Experimental treatment, best interests and children
The reason why these decisions come to the court at all is because we do not think as a society that parents’ have an absolute right to make medical decisions for their children. We do allow parents to make many decisions. Parents are given broad discretion about how to raise their children, how to feed them, how to educate them, whether or not to immunise them. Parents will not always make the best choices, but for the most part the state will not interfere or intervene. However, where parents’ decisions run a significant risk of causing substantial harm, their decisions must be challenged, if necessary in a court. For example, that is the reason why Jehovah’s Witness parents are not permitted to refuse a blood transfusion for their child.
When it comes to experimental treatment, there may be different views among health professionals about how to weigh up the chance of benefit against the burdens of the treatment. Some think that the chance is worth taking. Others may feel that standard treatment or no treatment is the better bet. In the face of such disagreement, the decision properly belongs to the parents. Assuming the treatment is affordable, (and the parents want it), it should be provided.
However, where no professionals think that the experimental treatment is worth pursuing and where parents’ request for treatment is unreasonable, they should be overruled.
Experimental treatment, best interests and adults
In treatment decisions for young children, the court focuses on best interests, because the wishes of the child are unknown. They can’t tell us their views, and we feel that it is important to protect the child from harm. The situation is different for adults, since they may be able to tell us their own views.

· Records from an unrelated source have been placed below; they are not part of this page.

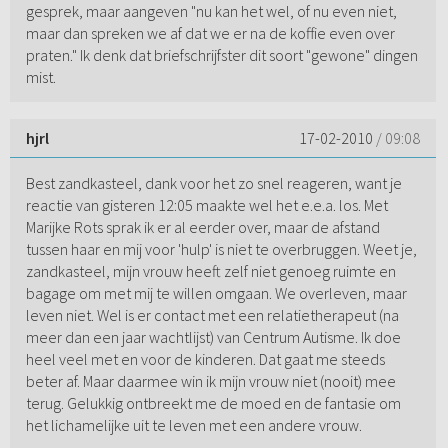
gesprek, maar aangeven "nu kan het wel, of nu even niet,
maar dan spreken we af dat we er na de koffie even over
praten." Ik denk dat briefschrijfster dit soort "gewone" dingen
mist.
hjrl
17-02-2010
/ 09:08
Best zandkasteel, dank voor het zo snel reageren, want je
reactie van gisteren 12:05 maakte wel het e.e.a. los. Met
Marijke Rots sprak ik er al eerder over, maar de afstand
tussen haar en mij voor 'hulp' is niet te overbruggen. Weet je,
zandkasteel, mijn vrouw heeft zelf niet genoeg ruimte en
bagage om met mij te willen omgaan. We overleven, maar
leven niet. Wel is er contact met een relatietherapeut (na
meer dan een jaar wachtlijst) van Centrum Autisme. Ik doe
heel veel met en voor de kinderen. Dat gaat me steeds
beter af. Maar daarmee win ik mijn vrouw niet (nooit) mee
terug. Gelukkig ontbreekt me de moed en de fantasie om
het lichamelijke uit te leven met een andere vrouw.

We might imagine, for examine, an adult equivalent of the Charlie Gard case, where a young adult had a progressive brain disorder and was now unconscious and dependent on life support in intensive care. In such a case, we would likely focus primarily on what we know about his views on treatment. An adult’s wishes might conflict with what would be in his best interests. He might have had idiosyncratic or unreasonable views. He might have made an unwise choice. But, as long as he had the capacity to make decisions, (and as long as the treatment option was affordable), we should try to respect those wishes. So, in this imagined version, if there is good evidence that the adult Charlie had wanted to be kept alive on a ventilator, if he would have wanted to pursue experimental treatment in the US, despite the apparently slim chance of benefit – treatment should be provided or continued.

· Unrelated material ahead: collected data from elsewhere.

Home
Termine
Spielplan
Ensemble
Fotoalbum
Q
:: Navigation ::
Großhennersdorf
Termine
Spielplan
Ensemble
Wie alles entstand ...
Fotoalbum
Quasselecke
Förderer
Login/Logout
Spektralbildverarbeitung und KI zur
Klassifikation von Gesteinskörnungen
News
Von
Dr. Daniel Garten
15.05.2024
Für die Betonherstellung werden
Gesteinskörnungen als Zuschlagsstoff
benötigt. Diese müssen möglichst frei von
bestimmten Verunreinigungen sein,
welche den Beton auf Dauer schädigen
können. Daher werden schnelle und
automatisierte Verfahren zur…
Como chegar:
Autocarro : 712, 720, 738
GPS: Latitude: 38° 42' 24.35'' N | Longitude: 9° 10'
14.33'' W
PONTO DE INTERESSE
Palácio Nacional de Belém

These decisions about life-sustaining treatment for critically ill children are fraught and difficult for all involved. Parents are, rightly, at the heart of the decisions that are made daily in intensive care units up and down the country. Their views about treatment are important, and their wishes are usually followed.
However, there are limits.
Sadly, reluctantly, doctors and judges do sometimes conclude and are justified in concluding that slim chances of life are not always better than dying. Providing comfort, avoiding painful and unhelpful medical treatments, supporting the child and family for their remaining time. Sometimes that is the best that we can do, and the only ethical course.